Discovering Entity-Conditioned Lag Heterogeneity: A Lag-Gated Neural Audit Framework for Panel Time Series
For researchers analyzing country-level temporal panels, this provides an auditable method to discover entity-specific lag heterogeneity, addressing a gap in current approaches that lack directly interpretable lag summaries.
The paper introduces AC-GATE, a model that discovers entity-specific lag structures in panel time series by conditioning lag-weight distributions on observable entity-level proxies. It recovers heterogeneous lags in synthetic data and produces non-degenerate, externally structured lags in real-world country-level panels.
Country-level temporal panels are widely used in empirical analysis. Researchers often need to audit how different entities respond to historical signals over different time horizons. Current approaches typically do not provide directly auditable entity-specific lag summaries. We formulate entity-conditioned heterogeneous lag discovery as a temporal panel mining task and propose AC-GATE, an Adaptive-Conditioning Encoder with a Scale-Invariant Lag Gate.

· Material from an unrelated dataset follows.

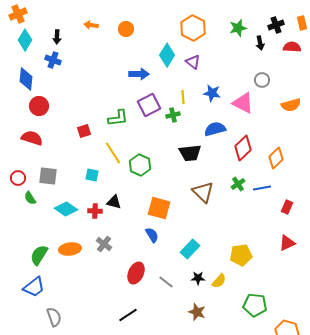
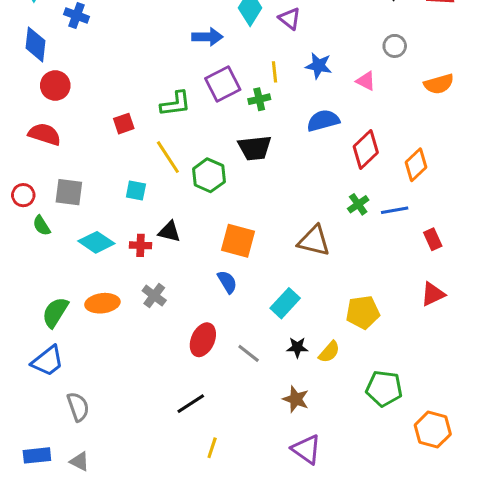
pink triangle: (243, 103) -> (366, 81), size x0.6
black trapezoid: (190, 153) -> (255, 148), moved
brown triangle: (203, 192) -> (314, 241), moved, turned -30
red rectangle: (287, 207) -> (433, 239), turned -48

It instantiates conditional Moderated Distributed Lag by using observable entity-level proxies to condition lag-weight distributions over historical observations, thereby making effective lags structural outputs of the model rather than post-hoc explanations. The evaluation is based on a layered audit protocol that separates predictive calibration from lag discovery. A synthetic panel with known ground-truth lags is used for mechanism recovery testing, and two real-world country-level panels are used for external audit and stress testing. The results show that AC-GATE can recover heterogeneous lag structure in synthetic data, and generates non-degenerate, externally structured effective lags in real data.